# Problem Involving Sets

Printable View

• Nov 9th 2013, 04:11 PM
Fratricide
Problem Involving Sets
In a class of 100 students, 55 are girls, 45 have blue eyes, 40 are blond, 25 are blond girls, 15 are blue-eyed blonds, 20 are blue-eyed girls, and 5 are blue-eyed blond girls. Find
a) The number of blond boys
I know that if there are 55 girls there must be 45 boys. If there are 40 blond people, and 25 of them are girls, then there must be 15 blond boys.

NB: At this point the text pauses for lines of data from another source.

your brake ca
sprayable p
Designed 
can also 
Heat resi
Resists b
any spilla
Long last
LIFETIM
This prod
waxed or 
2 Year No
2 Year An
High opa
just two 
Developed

b) The number of boys who are not blond or blue-eyed
If there are 15 blonde boys, there are 30 boys who are not blond. If there are 45 people that have blue eyes, and there are 20 blue-eyed girls, then there must be 25 blue-eyed boys. If 25 boys have blue eyes, then there must be 20 boys who are not blue-eyed. If there are 15 people that are blue-eyed blonds, and 5 of them are girls, then there are 10 blue-eyed blond boys. So far, we have 30 boys who are not blond and 20 boys who are not blue-eyed. Where do I go from here?
• Nov 9th 2013, 05:15 PM
chiro
Re: Problem Involving Sets
Hey Fratricide.

Hint: You should try using de-morgans theorems where not (A OR B) = not(A) AND not(B) to find not(Blond) OR not(Blue-Eyed).
• Nov 9th 2013, 09:06 PM
Fratricide
Re: Problem Involving Sets
Could you elaborate, please?
• Nov 9th 2013, 11:27 PM
chiro
Re: Problem Involving Sets
You are basically trying to find not(Blond) OR not(Blue-eyed). Using de-morgans laws this is equivalent to not(Blond AND Blue-Eyed).

Note that the last thing that was mentioned was 5 are blue-eyed-blonde-girls or Blue-eyed AND Blonde. (You need to use this piece of information).

Remember that
(Blonde AND Blue-Eyed) OR (Note Blonde AND Blue-Eyed) = Blue-Eyed and
(Blond and Non-Blue-Eyed) OR (Blonde and Blue-Eyed) = Blonde.